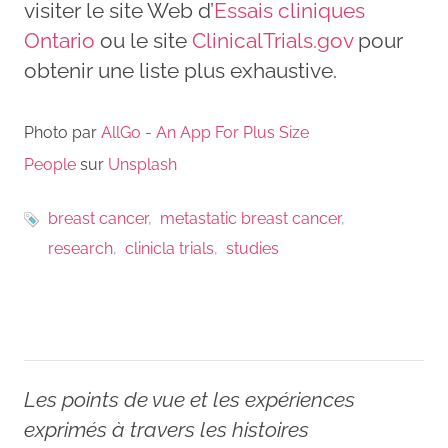
visiter le site Web d’
Essais cliniques
Ontario
ou le site
ClinicalTrials.gov
pour
obtenir une liste plus exhaustive.
Photo par
AllGo - An App For Plus Size
People
sur
Unsplash
breast cancer
metastatic breast cancer
research
clinicla trials
studies
Les points de vue et les expériences
exprimés à travers les histoires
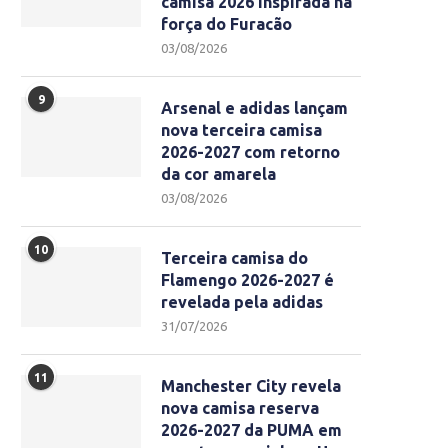
camisa 2026 inspirada na
força do Furacão
03/08/2026
9
Arsenal e adidas lançam
nova terceira camisa
2026-2027 com retorno
da cor amarela
03/08/2026
10
Terceira camisa do
Flamengo 2026-2027 é
revelada pela adidas
31/07/2026
11
Manchester City revela
nova camisa reserva
2026-2027 da PUMA em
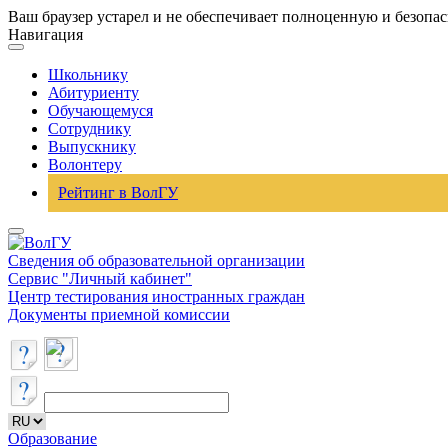
Ваш браузер устарел и не обеспечивает полноценную и безопа
Навигация
Школьнику
Абитуриенту
Обучающемуся
Сотруднику
Выпускнику
Волонтеру
Рейтинг в ВолГУ
Сведения об образовательной организации
Сервис "Личный кабинет"
Центр тестирования иностранных граждан
Документы приемной комиссии
Образование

::::

> [Exercise requirements] Each line of the data should be printed again exactly. Please leave pictures out.

> [Solution below]
visiter le site Web d’
Essais cliniques
Ontario
ou le site
ClinicalTrials.gov
pour
obtenir une liste plus exhaustive.
Photo par
AllGo - An App For Plus Size
People
sur
Unsplash
breast cancer
metastatic breast cancer
research
clinicla trials
studies
Les points de vue et les expériences
exprimés à travers les histoires
camisa 2026 inspirada na
força do Furacão
03/08/2026
9
Arsenal e adidas lançam
nova terceira camisa
2026-2027 com retorno
da cor amarela
03/08/2026
10
Terceira camisa do
Flamengo 2026-2027 é
revelada pela adidas
31/07/2026
11
Manchester City revela
nova camisa reserva
2026-2027 da PUMA em
Ваш браузер устарел и не обеспечивает полноценную и безопа
Навигация
Школьнику
Абитуриенту
Обучающемуся
Сотруднику
Выпускнику
Волонтеру
Рейтинг в ВолГУ
Сведения об образовательной организации
Сервис "Личный кабинет"
Центр тестирования иностранных граждан
Документы приемной комиссии
Образование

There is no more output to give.